Иногда они с Нубаром принимались за меня на пару. Двое наивных стариков — неизлечимо наивных. Ты будешь великим революционером, сынок! Ты изменишь лик мира, сынок! Под их давящим взглядом я испытывал лишь одно желание — бежать. Сменить имя, сменить воздух. Как объяснить им, что эта любовь ко мне, эта чрезмерная вера, это полученное авансом обожание пугают меня и парализуют мою волю? Как объяснить, что у меня могут быть совсем другие планы на будущее? Которые были не менее великодушными и благородными, поверьте. Я тоже хотел изменить мир, но только на свой манер. Хотя отец упорно заставлял меня читать биографии завоевателей и великих революционеров — от Александра и Цезаря до Наполеона, Сунь Ятсена и Ленина, не забывая и нашего предка Баязида Молниеносного, — мои собственные герои носили другие имена: Пастер, Фрейд, Павлов и, прежде всего, Шарко…

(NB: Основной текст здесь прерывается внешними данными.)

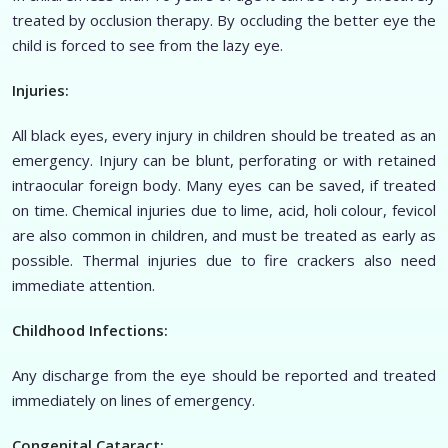
treated by occlusion therapy. By occluding the better eye the
child is forced to see from the lazy eye.
Injuries:
All black eyes, every injury in children should be treated as an
emergency. Injury can be blunt, perforating or with retained
intraocular foreign body. Many eyes can be saved, if treated
on time. Chemical injuries due to lime, acid, holi colour, fevicol
are also common in children, and must be treated as early as
possible. Thermal injuries due to fire crackers also need
immediate attention.
Childhood Infections:
Any discharge from the eye should be reported and treated
immediately on lines of emergency.
Congenital Cataract: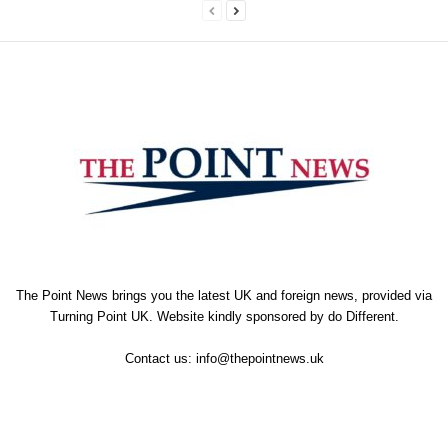
The Point News brings you the latest UK and foreign news, provided via
Turning Point UK. Website kindly sponsored by
do Different
.
Contact us:
info@thepointnews.uk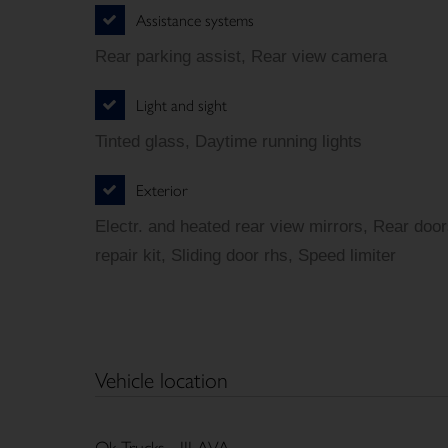
Assistance systems
Rear parking assist, Rear view camera
Light and sight
Tinted glass, Daytime running lights
Exterior
Electr. and heated rear view mirrors, Rear door
repair kit, Sliding door rhs, Speed limiter
Vehicle location
Ok Trucks - JILAVA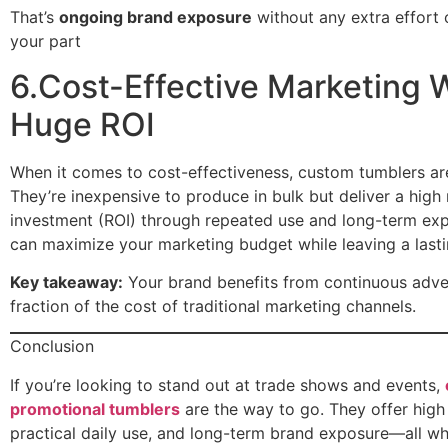
That’s
ongoing brand exposure
without any extra effort
your part
6.Cost-Effective Marketing 
Huge ROI
When it comes to cost-effectiveness, custom tumblers are
They’re inexpensive to produce in bulk but deliver a high 
investment (ROI) through repeated use and long-term ex
can maximize your marketing budget while leaving a lasti
Key takeaway:
Your brand benefits from continuous adver
fraction of the cost of traditional marketing channels.
Conclusion
If you’re looking to stand out at trade shows and events,
promotional tumblers
are the way to go. They offer high v
practical daily use, and long-term brand exposure—all whi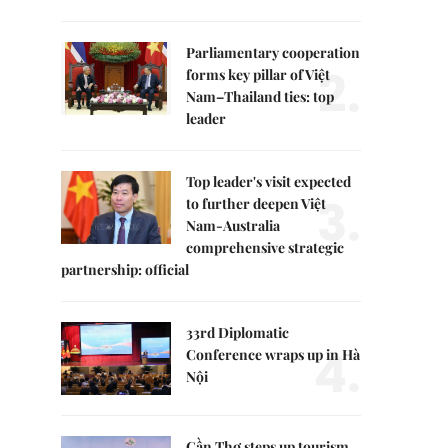
Parliamentary cooperation
2.
forms key pillar of Việt
Nam–Thailand ties: top
leader
Top leader's visit expected
3.
to further deepen Việt
Nam-Australia
comprehensive strategic
partnership: official
33rd Diplomatic
4.
Conference wraps up in Hà
Nội
Cần Thơ steps up tourism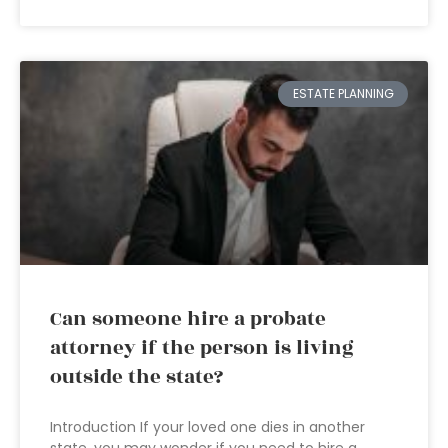
ESTATE PLANNING
Can someone hire a probate
attorney if the person is living
outside the state?
Introduction If your loved one dies in another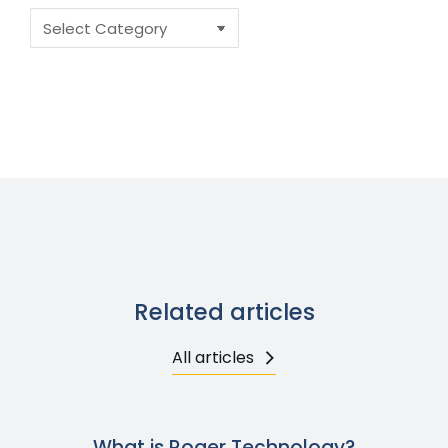
Related articles
All articles
What is Roger Technology?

Впрочем, я всего лишь возвращался к занятиям моего деда с отцовской стороны, ведь он был врач, не так ли, да к тому же и невропатолог, как Шарко, с которым, как мне рассказывали, однажды встретился во время путешествия в Швейцарию. В детстве мне приходилось постоянно сталкиваться с безумной бабушкой, что, несомненно, обострило мой интерес к психиатрии и неврологии.
Я бы сказал, что сделал свой выбор примерно в возрасте двенадцати лет. Это было нечто вроде договора с самим собой, который я заново скреплял печатью каждую ночь, в темноте спальни: я стану врачом! И каждый раз, когда отец заговаривал со мной о своих честолюбивых планах, я хранил молчание, ничем не выдавая своих истинных чувств, но про себя яростно повторял: я стану врачом! Не буду я ни завоевателем, ни революционным вождем — я стану врачом! Колебания вызывала у меня только конечная цель: какое поприще выбрать, завершив изучение вожделенной науки. Порой я видел себя практикующим врачом или даже бескорыстным филантропом в африканской глубинке, подобно доктору Швейцеру; порой, напротив, лабораторным исследователем, экспериментатором, склонившимся над микроскопом.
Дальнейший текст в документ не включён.